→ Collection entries

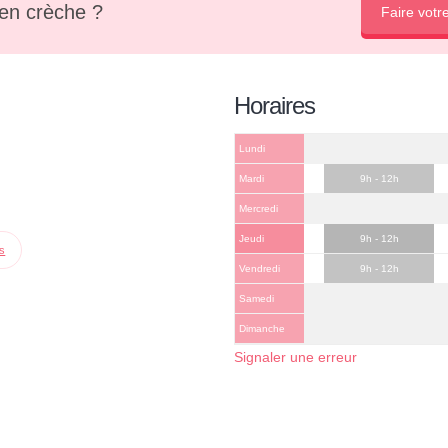
en crèche ?
Faire votr
Horaires
Lundi
Mardi
9h - 12h
Mercredi
Jeudi
9h - 12h
ps
Vendredi
9h - 12h
Samedi
Dimanche
Signaler une erreur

→ What you should do
Copy out all the data exactly, skipping the pictures.

→ Answer space
en crèche ?
Faire votr
Horaires
Lundi
Mardi
9h - 12h
Mercredi
Jeudi
9h - 12h
ps
Vendredi
9h - 12h
Samedi
Dimanche
Signaler une erreur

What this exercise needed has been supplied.